Clinica Neurologica II, Seconda Università degli Studi di Napoli, Naples, Italy.
Neurol Sci. 2012 May;33 Suppl 1:S103-6. doi: 10.1007/s10072-012-1052-7.
Migraine is a complex and often disabling brain disorder that affects about 15 % of the population. The diagnosis of migraine is based on clinical features as proposed by the International Headache Society criteria but they are somewhat subjective and arbitrary. Functional neuroimaging of patients with migraine has been recently employed to study the underlying pathophysiology of headache. These studies have suggested that migraine involves functional and structural plasticity of both central and peripheral nervous system. Insights into the fundamental physiology of migraine have been limited by the lack of methods available to detect the pathophysiological background of critical moment of migraine attack onset that is greatly different from the onset of pain or pain phase of a migraine attack. In order to overcome methodological caveats in detecting "migraine origin" or a "migraine generator", functional brain imaging has been lately dominated by experimental acute-pain research. Along this research line functional imaging using experimental pain stimulation have greatly improved our knowledge about physiological or dysfunctional neuronal activity pattern in patients with migraine, but at the same time, it is important to emphasize that experimental pain is different from spontaneous migraine pain.

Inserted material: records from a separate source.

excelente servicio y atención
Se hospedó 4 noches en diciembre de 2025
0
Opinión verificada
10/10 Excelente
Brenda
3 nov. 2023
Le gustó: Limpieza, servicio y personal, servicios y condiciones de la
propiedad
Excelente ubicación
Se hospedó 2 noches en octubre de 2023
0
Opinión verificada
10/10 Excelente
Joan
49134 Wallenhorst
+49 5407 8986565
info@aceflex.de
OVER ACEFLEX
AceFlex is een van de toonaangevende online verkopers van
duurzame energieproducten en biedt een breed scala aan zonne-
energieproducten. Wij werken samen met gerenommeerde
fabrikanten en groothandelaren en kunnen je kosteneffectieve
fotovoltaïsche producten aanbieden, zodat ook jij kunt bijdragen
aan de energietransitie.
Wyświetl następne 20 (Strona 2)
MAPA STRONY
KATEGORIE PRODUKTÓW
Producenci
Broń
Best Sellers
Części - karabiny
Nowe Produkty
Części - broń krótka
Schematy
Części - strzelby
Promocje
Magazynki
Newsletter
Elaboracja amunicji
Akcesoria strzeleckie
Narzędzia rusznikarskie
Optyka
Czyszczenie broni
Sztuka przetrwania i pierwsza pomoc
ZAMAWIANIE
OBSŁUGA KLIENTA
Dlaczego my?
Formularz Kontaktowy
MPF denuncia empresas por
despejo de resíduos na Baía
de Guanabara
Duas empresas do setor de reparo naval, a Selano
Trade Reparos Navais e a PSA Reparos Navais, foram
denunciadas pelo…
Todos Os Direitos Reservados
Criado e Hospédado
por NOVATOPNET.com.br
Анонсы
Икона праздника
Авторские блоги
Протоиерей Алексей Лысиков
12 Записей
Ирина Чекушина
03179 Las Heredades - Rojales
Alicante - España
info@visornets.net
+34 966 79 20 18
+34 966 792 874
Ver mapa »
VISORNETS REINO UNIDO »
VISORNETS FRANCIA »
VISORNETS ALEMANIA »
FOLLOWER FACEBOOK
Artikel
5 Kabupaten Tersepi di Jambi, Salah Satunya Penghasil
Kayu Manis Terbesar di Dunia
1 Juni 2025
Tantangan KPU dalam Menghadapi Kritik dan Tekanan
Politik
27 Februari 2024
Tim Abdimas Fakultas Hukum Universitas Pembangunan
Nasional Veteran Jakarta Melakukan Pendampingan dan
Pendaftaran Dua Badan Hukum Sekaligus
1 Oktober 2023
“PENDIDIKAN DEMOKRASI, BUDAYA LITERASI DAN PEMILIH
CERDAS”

偏头痛是一种复杂且常使人丧失能力的脑部疾病,影响大约 15%的人口。偏头痛的诊断基于国际头痛协会标准提出的临床特征,但它们有些主观和任意。偏头痛患者的功能性神经影像学最近被用于研究头痛的潜在病理生理学。这些研究表明,偏头痛涉及中枢和外周神经系统的功能和结构可塑性。由于缺乏检测偏头痛发作关键期的病理生理学背景的方法,偏头痛的基本生理学的认识受到限制,而偏头痛发作的关键期与疼痛发作或疼痛阶段有很大不同。为了克服检测“偏头痛起源”或“偏头痛发生器”的方法学缺陷,功能性脑成像最近主要由急性疼痛实验研究主导。沿着这条研究路线,使用实验性疼痛刺激的功能性成像极大地提高了我们对偏头痛患者生理或功能障碍神经元活动模式的认识,但同时,重要的是要强调,实验性疼痛与自发性偏头痛疼痛不同。